What is needed:
Restate, exactly as written, the entries below from the line that holds "Ruhr-Lippe 24/25" through the line that holds "Quê hương d". Pictures are not part of the copy.

Stored data:
_ _ _

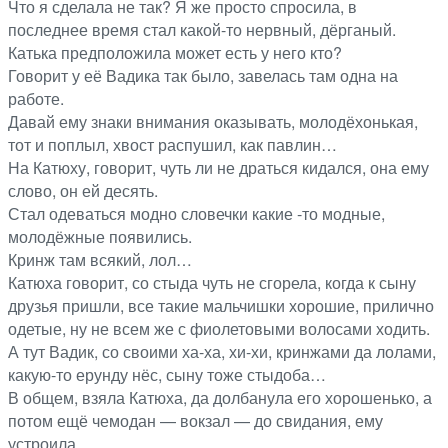
Что я сделала не так? Я же просто спросила, в
последнее время стал какой-то нервный, дёрганый.
Катька предположила может есть у него кто?
Говорит у её Вадика так было, завелась там одна на
работе.
Давай ему знаки внимания оказывать, молодёхонькая,
тот и поплыл, хвост распушил, как павлин…
На Катюху, говорит, чуть ли не драться кидался, она ему
слово, он ей десять.
Стал одеваться модно словечки какие -то модные,
молодёжные появились.
Кринж там всякий, лол…
Катюха говорит, со стыда чуть не сгорела, когда к сыну
друзья пришли, все такие мальчишки хорошие, прилично
одетые, ну не всем же с фиолетовыми волосами ходить.
А тут Вадик, со своими ха-ха, хи-хи, кринжами да лолами,
какую-то ерунду нёс, сыну тоже стыдоба…
В общем, взяла Катюха, да долбанула его хорошенько, а
потом ещё чемодан — вокзал — до свидания, ему
устроила.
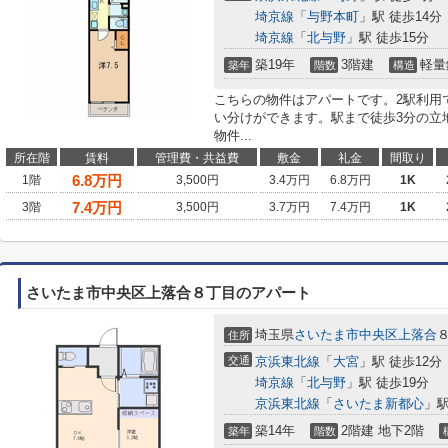
埼京線
「
与野本町
」駅 徒歩14分
埼京線
「
北与野
」駅 徒歩15分
築19年
3階建
軽量
築年
階数
構造
こちらの物件はアパートです。2駅利用
い分けができます。駅まで徒歩3分の立
物件...
所在階
賃料
管理費・共益費
敷金
礼金
間取り
6.8
万円
1階
3,500円
3.4万円
6.8万円
1K
7.4
万円
3階
3,500円
3.7万円
7.4万円
1K
さいたま市中央区上落合８丁目のアパート
埼玉県
さいたま市中央区
上落合
住所
交通
京浜東北線
「
大宮
」駅 徒歩12分
埼京線
「
北与野
」駅 徒歩19分
京浜東北線
「
さいたま新都心
」駅
築14年
2階建 地下2階
築年
階数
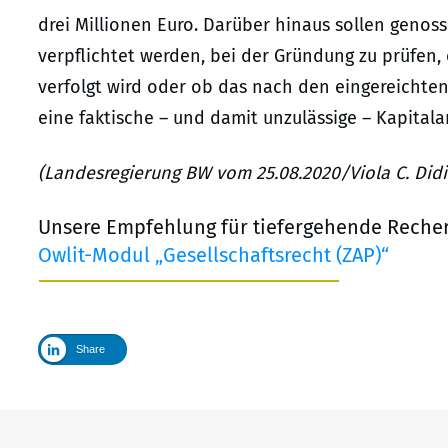
drei Millionen Euro. Darüber hinaus sollen genos
verpflichtet werden, bei der Gründung zu prüfen,
verfolgt wird oder ob das nach den eingereicht
eine faktische – und damit unzulässige – Kapitala
(Landesregierung BW vom 25.08.2020/Viola C. Didi
Unsere Empfehlung für tiefergehende Reche
Owlit-Modul „Gesellschaftsrecht (ZAP)“
Share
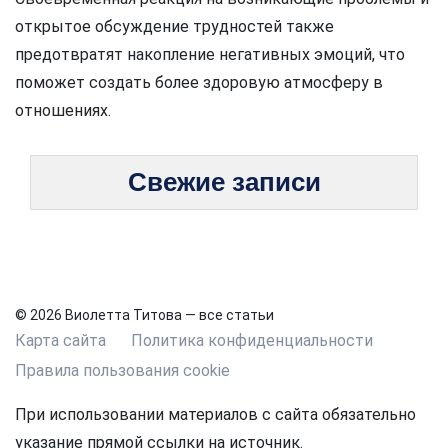
открытое обсуждение трудностей также
предотвратят накопление негативных эмоций, что
поможет создать более здоровую атмосферу в
отношениях.
Свежие записи
© 2026 Виолетта Титова — все статьи
Карта сайта
Политика конфиденциальности
Правила пользования cookie
При использовании материалов с сайта обязательно
указание прямой ссылки на источник.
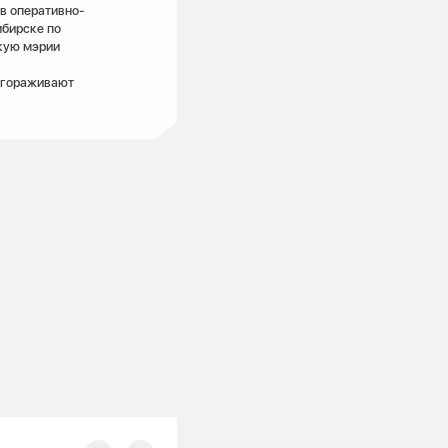
в оперативно-
ибирске по
кую мэрии
огораживают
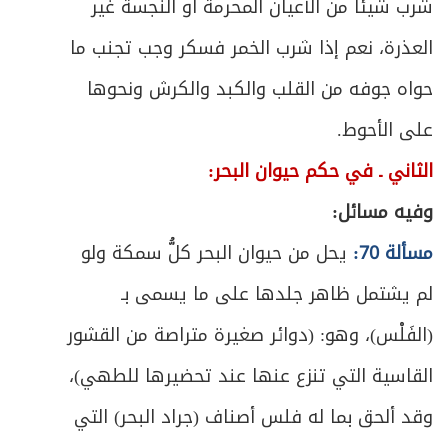
شرب شيئاً من الأعيان المحرمة أو النجسة غير
ص
العذرة، نعم إذا شرب الخمر فسكر وجب تجنب ما
الباب الثالث في الوصية
335
حواه جوفه من القلب والكبد والكرش ونحوها
ص
المبحث الأول ـ في أقسام الوصية وصيغتها
339
على الأحوط.
ص
المبحث الثاني ـ في شروط الموصي
346
الثاني ـ في حكم حيوان البحر:
وفيه مسائل:
ص
المبحث الثالث ـ في الموصى له
347
مسألة 70:
يحل من حيوان البحر كلُّ سمكة ولو
ص
المبحث الرابع ـ في الموصى به
349
لم يشتمل ظاهر جلدها على ما يسمى بـ
ص
المطلب الأول ـ في شروط الموصى به
350
(الفَلْس)، وهو: (دوائر صغيرة متراصة من القشور
القاسية التي تنزع عنها عند تحضيرها للطهي)،
ص
المطلب الثاني ـ في مقدار الموصى به
351
وقد ألحق بما له فلس أصناف (جراد البحر) التي
ص
المطلب الثالث ـ في غموض الوصايا وتعارضها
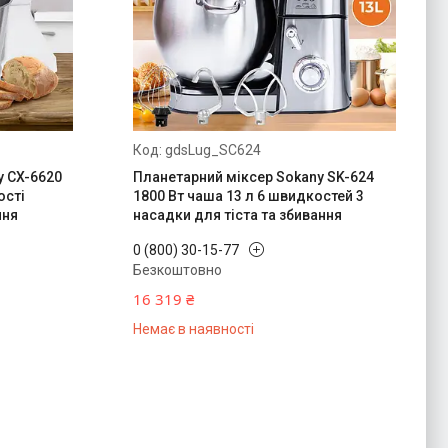
gdsLug_SC624
y CX-6620
Планетарний міксер Sokany SK-624
ості
1800 Вт чаша 13 л 6 швидкостей 3
ння
насадки для тіста та збивання
0 (800) 30-15-77
Безкоштовно
16 319 ₴
Немає в наявності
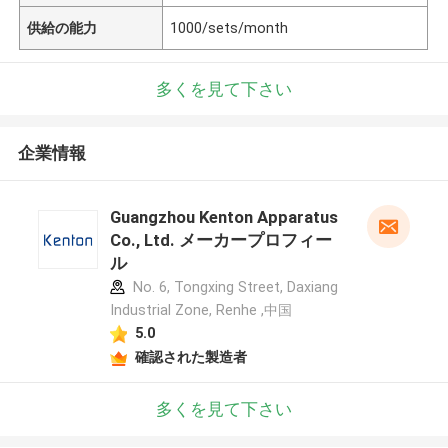
供給の能力
1000/sets/month
多くを見て下さい
企業情報
Guangzhou Kenton Apparatus
Co., Ltd. メーカープロフィー
ル
No. 6, Tongxing Street, Daxiang
Industrial Zone, Renhe ,中国
5.0
確認された製造者
多くを見て下さい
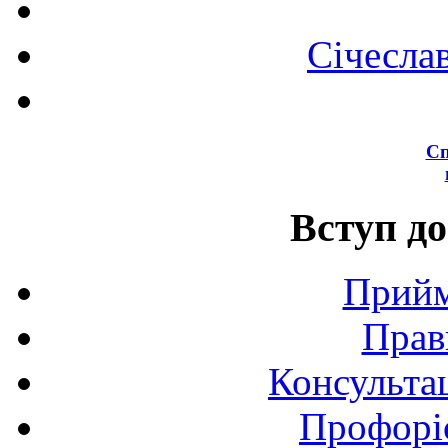
Січесла
Сп
Вступ до
Прийм
Прав
Консультац
Профоріє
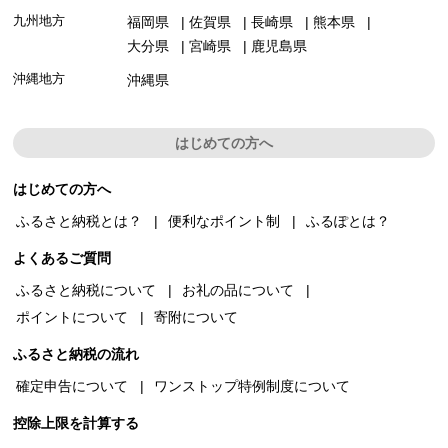
九州地方
福岡県
佐賀県
長崎県
熊本県
大分県
宮崎県
鹿児島県
沖縄地方
沖縄県
はじめての方へ
はじめての方へ
ふるさと納税とは？
便利なポイント制
ふるぽとは？
よくあるご質問
ふるさと納税について
お礼の品について
ポイントについて
寄附について
ふるさと納税の流れ
確定申告について
ワンストップ特例制度について
控除上限を計算する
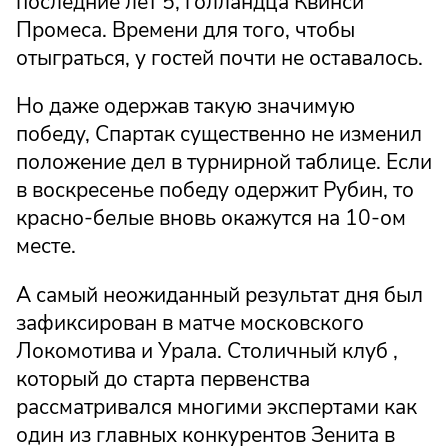
последние лет 5, голландца Квинси
Промеса. Времени для того, чтобы
отыграться, у гостей почти не оставалось.
Но даже одержав такую значимую
победу, Спартак существенно не изменил
положение дел в турнирной таблице. Если
в воскресенье победу одержит Рубин, то
красно-белые вновь окажутся на 10-ом
месте.
А самый неожиданный результат дня был
зафиксирован в матче московского
Локомотива и Урала. Столичный клуб ,
который до старта первенства
рассматривался многими экспертами как
один из главных конкурентов Зенита в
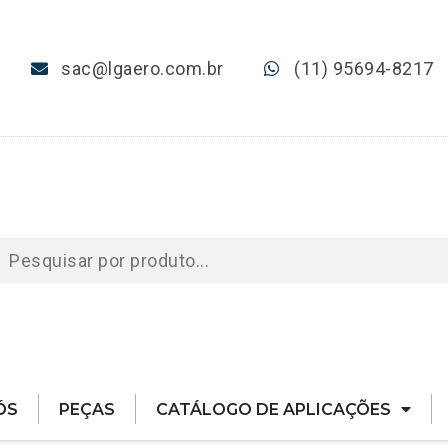
sac@lgaero.com.br
(11) 95694-8217
ÓS
PEÇAS
CATÁLOGO DE APLICAÇÕES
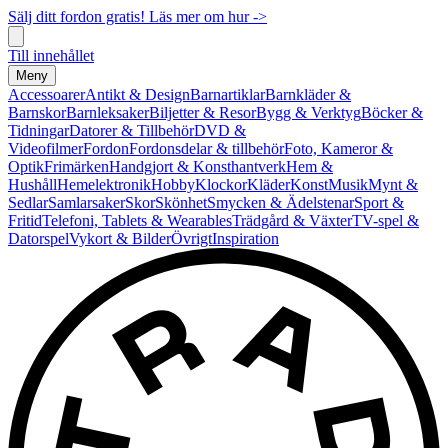
Sälj ditt fordon gratis! Läs mer om hur ->
Till innehållet
Meny
Accessoarer
Antikt & Design
Barnartiklar
Barnkläder &
Barnskor
Barnleksaker
Biljetter & Resor
Bygg & Verktyg
Böcker &
Tidningar
Datorer & Tillbehör
DVD &
Videofilmer
Fordon
Fordonsdelar & tillbehör
Foto, Kameror &
Optik
Frimärken
Handgjort & Konsthantverk
Hem &
Hushåll
Hemelektronik
Hobby
Klockor
Kläder
Konst
Musik
Mynt &
Sedlar
Samlarsaker
Skor
Skönhet
Smycken & Ädelstenar
Sport &
Fritid
Telefoni, Tablets & Wearables
Trädgård & Växter
TV-spel &
Datorspel
Vykort & Bilder
Övrigt
Inspiration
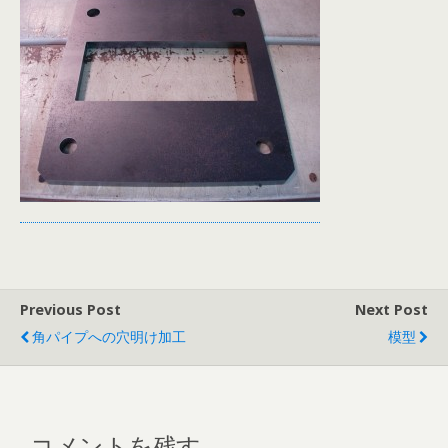
Previous Post
Next Post
角パイプへの穴明け加工
模型
コメントを残す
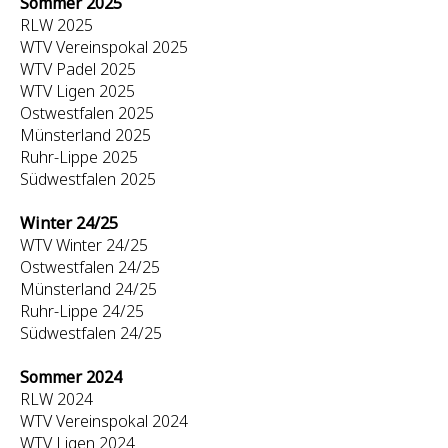
Sommer 2025
RLW 2025
WTV Vereinspokal 2025
WTV Padel 2025
WTV Ligen 2025
Ostwestfalen 2025
Münsterland 2025
Ruhr-Lippe 2025
Südwestfalen 2025
Winter 24/25
WTV Winter 24/25
Ostwestfalen 24/25
Münsterland 24/25
Ruhr-Lippe 24/25
Südwestfalen 24/25
Sommer 2024
RLW 2024
WTV Vereinspokal 2024
WTV Ligen 2024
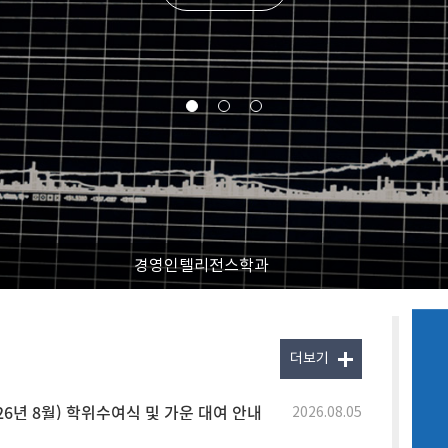
경영인텔리전스학과
더보기
26년 8월) 학위수여식 및 가운 대여 안내
2026.08.05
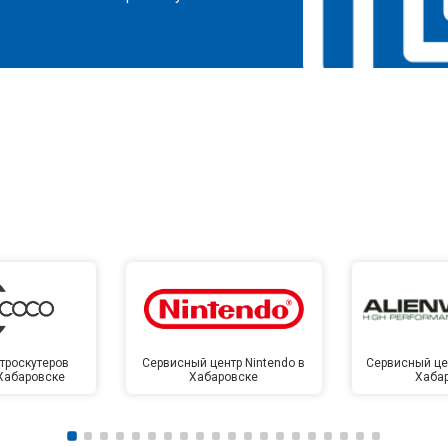
троскутеров
Сервисный центр Nintendo в
Сервисный цен
 Хабаровске
Хабаровске
Хаба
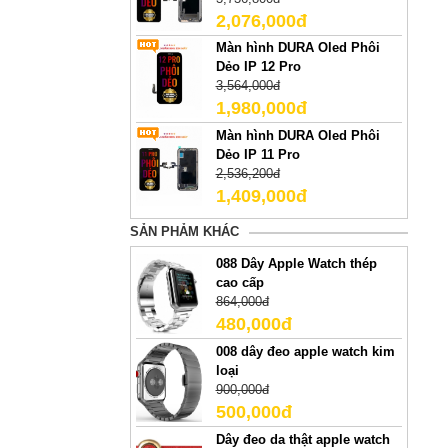
2,076,000đ
Màn hình DURA Oled Phôi
Dẻo IP 12 Pro
3,564,000đ
1,980,000đ
Màn hình DURA Oled Phôi
Dẻo IP 11 Pro
2,536,200đ
1,409,000đ
SẢN PHẢM KHÁC
088 Dây Apple Watch thép
cao cấp
864,000đ
480,000đ
008 dây đeo apple watch kim
loại
900,000đ
500,000đ
Dây đeo da thật apple watch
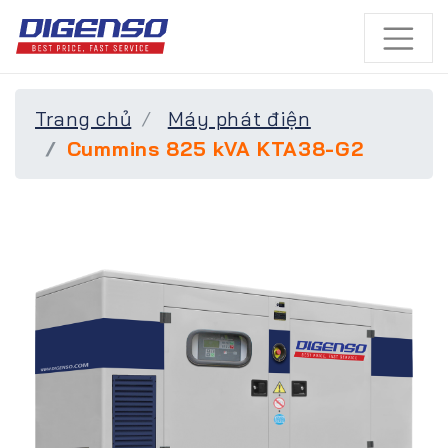
Trang chủ
Máy phát điện
Cummins 825 kVA KTA38-G2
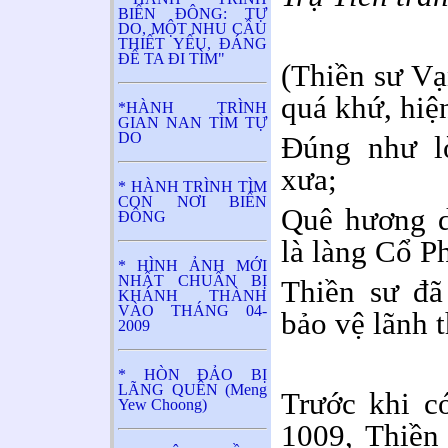
BIỂN ĐÔNG: TỰ
DO, MỘT NHU CẦU
THIẾT YẾU, ĐÁNG
ĐỂ TA ĐI TÌM"
(Thiền sư Vạ
quá khứ, hiện
*HÀNH TRÌNH
GIAN NAN TÌM TỰ
DO
Đúng như lờ
xưa;
* HÀNH TRÌNH TÌM
CON NƠI BIỂN
Quê hương d
ĐÔNG
là làng Cổ P
* HÌNH ẢNH MỚI
NHẤT CHUẨN BỊ
Thiền sư đã
KHÁNH THÀNH
VÀO THÁNG 04-
bảo vệ lãnh 
2009
* HÒN ĐẢO BỊ
LÃNG QUÊN (Meng
Trước khi c
Yew Choong)
1009, Thiền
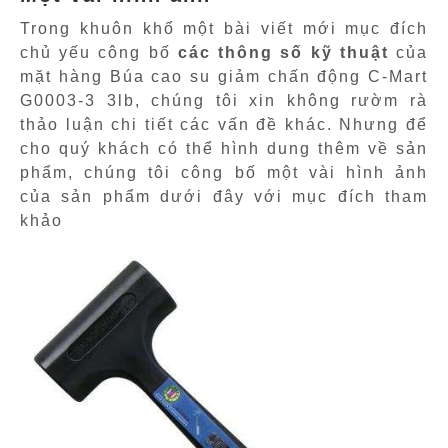
Trong khuôn khổ một bài viết mới mục đích
chủ yếu công bố
các thông số kỹ thuật
của
mặt hàng Búa cao su giảm chấn động C-Mart
G0003-3 3lb, chúng tôi xin không rườm rà
thảo luận chi tiết các vấn đề khác. Nhưng để
cho quý khách có thể hình dung thêm về sản
phẩm, chúng tôi công bố một vài hình ảnh
của sản phẩm dưới đây với mục đích tham
khảo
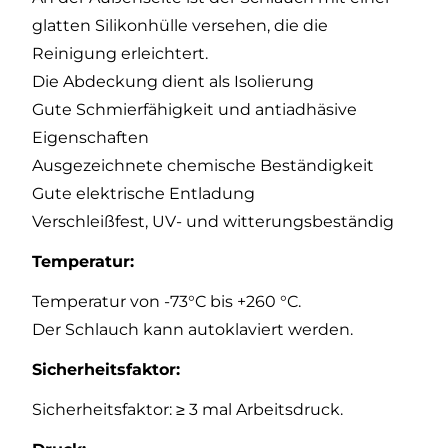
glatten Silikonhülle versehen, die die
Reinigung erleichtert.
Die Abdeckung dient als Isolierung
Gute Schmierfähigkeit und antiadhäsive
Eigenschaften
Ausgezeichnete chemische Beständigkeit
Gute elektrische Entladung
Verschleißfest, UV- und witterungsbeständig
Temperatur:
Temperatur von -73°C bis +260 °C.
Der Schlauch kann autoklaviert werden.
Sicherheitsfaktor:
Sicherheitsfaktor: ≥ 3 mal Arbeitsdruck.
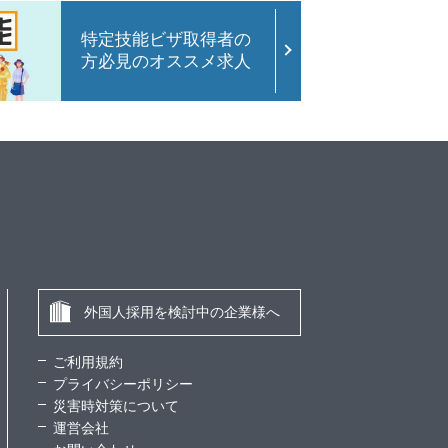
特定技能ビザ取得者の
方必見のオススメ求人
外国人採用を検討中の企業様へ
ご利用規約
プライバシーポリシー
災害時対策について
運営会社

_ _ _

Response to the task:
Ruhr-Lippe 24/25
Südwestfalen 24/25
Sommer 2024
RLW 2024
WTV Vereinspokal 2024
WTV Ligen 2024
경영인텔리전스학과
더보기
26년 8월) 학위수여식 및 가운 대여 안내
2026.08.05
троскутеров
Сервисный центр Nintendo в
Сервисный цен
 Хабаровске
Хабаровске
Хаба
2,076,000đ
Màn hình DURA Oled Phôi
Dẻo IP 12 Pro
3,564,000đ
1,980,000đ
Màn hình DURA Oled Phôi
Dẻo IP 11 Pro
2,536,200đ
1,409,000đ
SẢN PHẢM KHÁC
088 Dây Apple Watch thép
cao cấp
864,000đ
480,000đ
008 dây đeo apple watch kim
loại
900,000đ
500,000đ
Dây đeo da thật apple watch
Trang chủ
Máy phát điện
Cummins 825 kVA KTA38-G2
BIỂN ĐÔNG: TỰ
DO, MỘT NHU CẦU
THIẾT YẾU, ĐÁNG
ĐỂ TA ĐI TÌM"
(Thiền sư Vạ
quá khứ, hiện
*HÀNH TRÌNH
GIAN NAN TÌM TỰ
DO
Đúng như lờ
xưa;
* HÀNH TRÌNH TÌM
CON NƠI BIỂN
Quê hương d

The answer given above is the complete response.